Sessions agreed and suggested lawmakers “work together to stave off this unwise level of cuts to defense spending.”
Meanwhile, the Subcommittee on Bankruptcy and the Courts heard U.S. Sixth Circuit Court of Appeals Judge Julia S. Gibbons testify that sequestration, resulting in a $350 million reduction in judiciary funding, has “had a devastating impact on federal court operations nationwide.”
“The judiciary cannot continue to operate at such drastically reduced funding levels without seriously compromising the constitutional mission of the federal courts,” she said.
Funding allocations sent out to nearly 400 court units nationwide were cut 10 percent below 2012 levels. Court and probation clerks and pretrial services offices will downsize by as many as 1,000 employees during the current fiscal year as a result of funding cuts. The current staffing level of 20,100 personnel is the lowest since 1999 despite significant workload growth. Furloughs have also taken a toll.
“We are still trying to ascertain the impact of these cuts on court operations but we believe the staffing losses are resulting in the slower processing of civil and bankruptcy cases which will impact individuals, small businesses, and corporations seeking to resolve disputes in the federal Courts,” Gibbons said.

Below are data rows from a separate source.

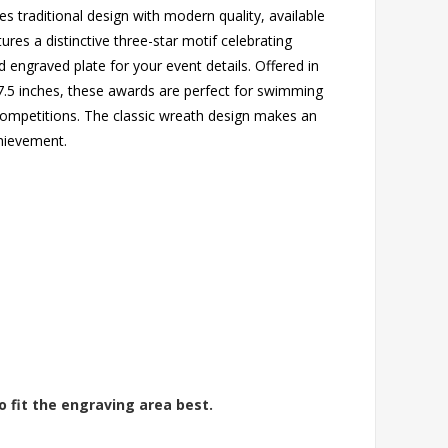
 traditional design with modern quality, available
ures a distinctive three-star motif celebrating
engraved plate for your event details. Offered in
 7.5 inches, these awards are perfect for swimming
 competitions. The classic wreath design makes an
hievement.
o fit the engraving area best.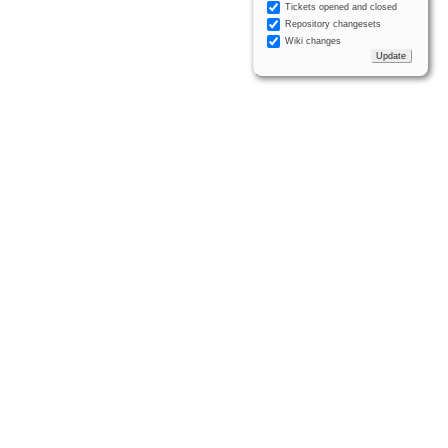
Tickets opened and closed
Repository changesets
Wiki changes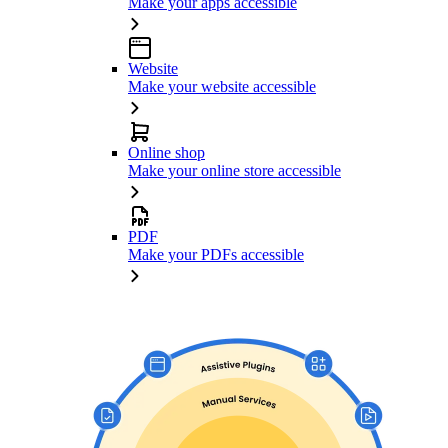
Make your apps accessible
Website
Make your website accessible
Online shop
Make your online store accessible
PDF
Make your PDFs accessible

Security at courthouses is suffering. Sequestration has resulted in a 30 percent cut in funding for court security systems and equipment. Court security officers are being required to work reduced hours, creating security vulnerabilities throughout the system.
Perhaps hardest hit is the public defender system which already was facing a 5 percent budget cut when sequestration went into effect.
“We are on the verge of being crippled, and we’re a model of quality and efficiency,” said Michael S. Nachmanoff, federal public defender for the Eastern District of Virginia.
But Sessions expressed doubt that the judiciary faces significant issues as a result of sequestration.
“I think cuts are delivering justice today just as well as they were before these cuts took place,” Sessions said. “I don’t have any doubt about it.”